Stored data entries
■ ■ ■ ■

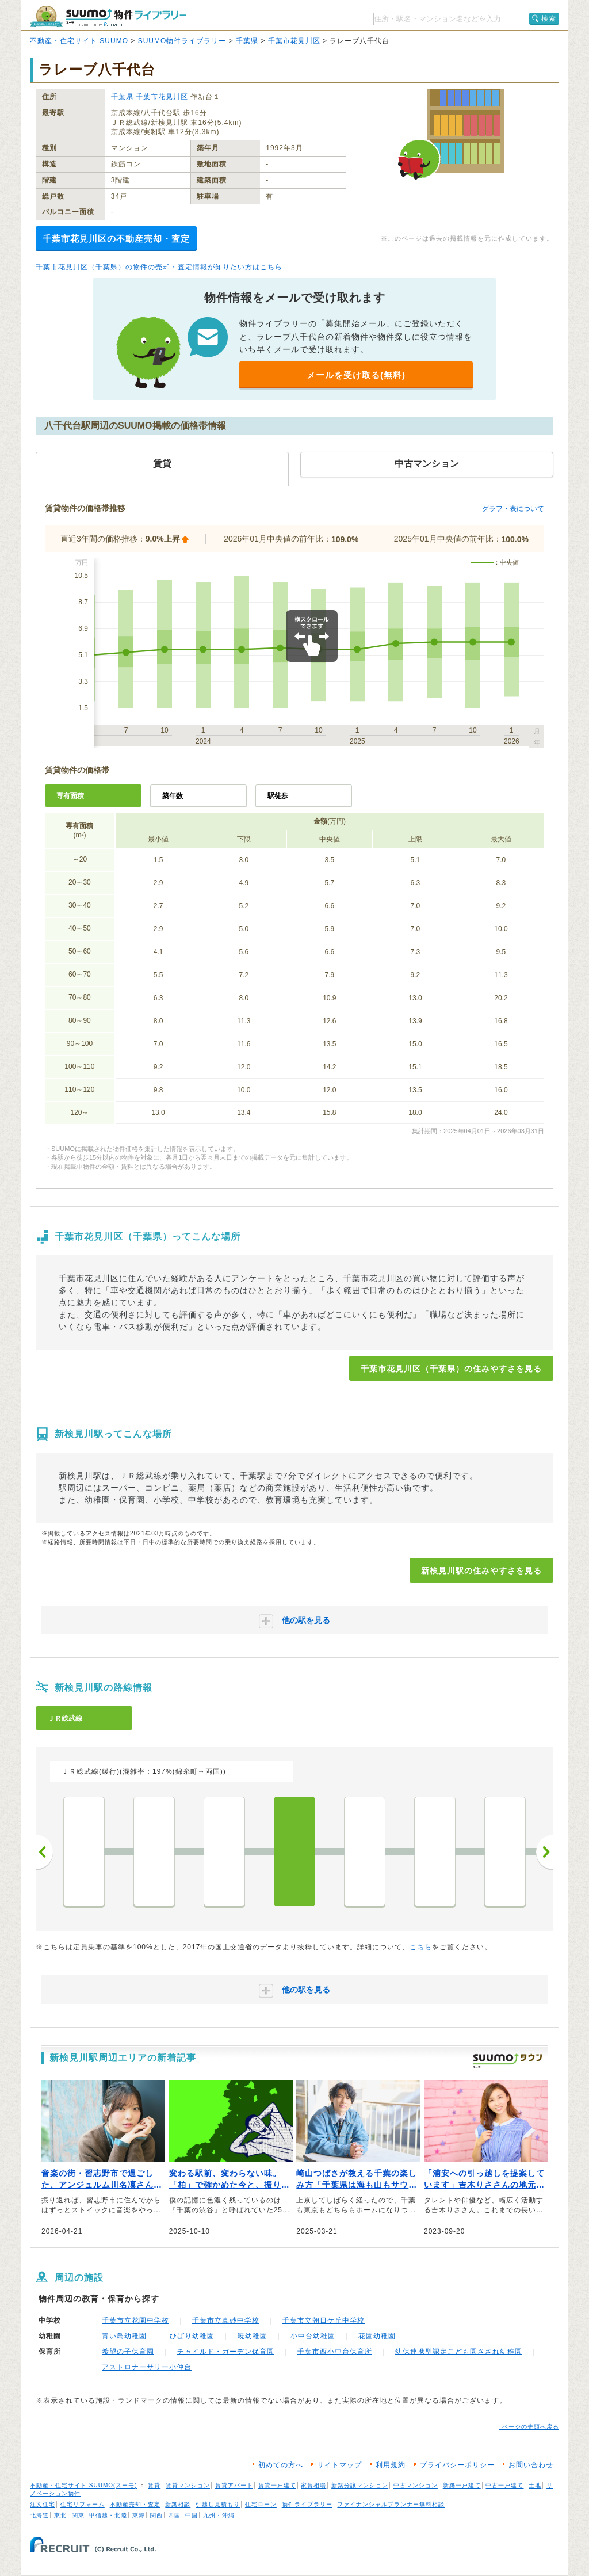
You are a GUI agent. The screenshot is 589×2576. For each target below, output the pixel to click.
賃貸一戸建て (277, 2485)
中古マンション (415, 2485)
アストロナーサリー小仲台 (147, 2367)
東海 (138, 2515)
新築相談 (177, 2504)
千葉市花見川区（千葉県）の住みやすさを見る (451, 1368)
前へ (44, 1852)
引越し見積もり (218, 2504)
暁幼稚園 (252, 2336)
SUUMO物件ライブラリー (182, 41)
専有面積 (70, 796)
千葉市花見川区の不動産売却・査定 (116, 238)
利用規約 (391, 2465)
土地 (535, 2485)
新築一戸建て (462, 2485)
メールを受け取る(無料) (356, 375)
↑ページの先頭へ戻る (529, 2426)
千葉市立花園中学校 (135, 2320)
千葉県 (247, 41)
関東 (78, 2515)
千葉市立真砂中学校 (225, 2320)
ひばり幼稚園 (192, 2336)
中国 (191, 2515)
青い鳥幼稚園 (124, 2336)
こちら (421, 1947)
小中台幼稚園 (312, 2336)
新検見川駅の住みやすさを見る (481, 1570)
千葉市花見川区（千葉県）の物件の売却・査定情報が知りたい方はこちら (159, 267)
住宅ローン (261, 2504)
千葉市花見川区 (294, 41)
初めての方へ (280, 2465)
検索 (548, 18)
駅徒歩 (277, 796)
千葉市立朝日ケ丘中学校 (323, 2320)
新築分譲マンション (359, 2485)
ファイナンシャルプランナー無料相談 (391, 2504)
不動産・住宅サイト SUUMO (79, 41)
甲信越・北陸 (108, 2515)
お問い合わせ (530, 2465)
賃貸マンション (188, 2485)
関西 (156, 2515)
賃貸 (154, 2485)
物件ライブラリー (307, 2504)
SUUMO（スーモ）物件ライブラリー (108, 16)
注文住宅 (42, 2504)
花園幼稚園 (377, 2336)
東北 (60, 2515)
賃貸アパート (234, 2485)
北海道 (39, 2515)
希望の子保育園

■ ■ ■ ■

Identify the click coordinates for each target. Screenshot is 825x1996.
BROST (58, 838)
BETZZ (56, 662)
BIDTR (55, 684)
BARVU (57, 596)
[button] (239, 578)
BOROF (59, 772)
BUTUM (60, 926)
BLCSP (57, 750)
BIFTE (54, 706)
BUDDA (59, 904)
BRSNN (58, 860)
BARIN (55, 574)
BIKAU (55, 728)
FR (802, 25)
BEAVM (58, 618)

■ ■ ■ ■

# What is expected
Give only the number of lines in the data that hold the string "target".

# Solution below
2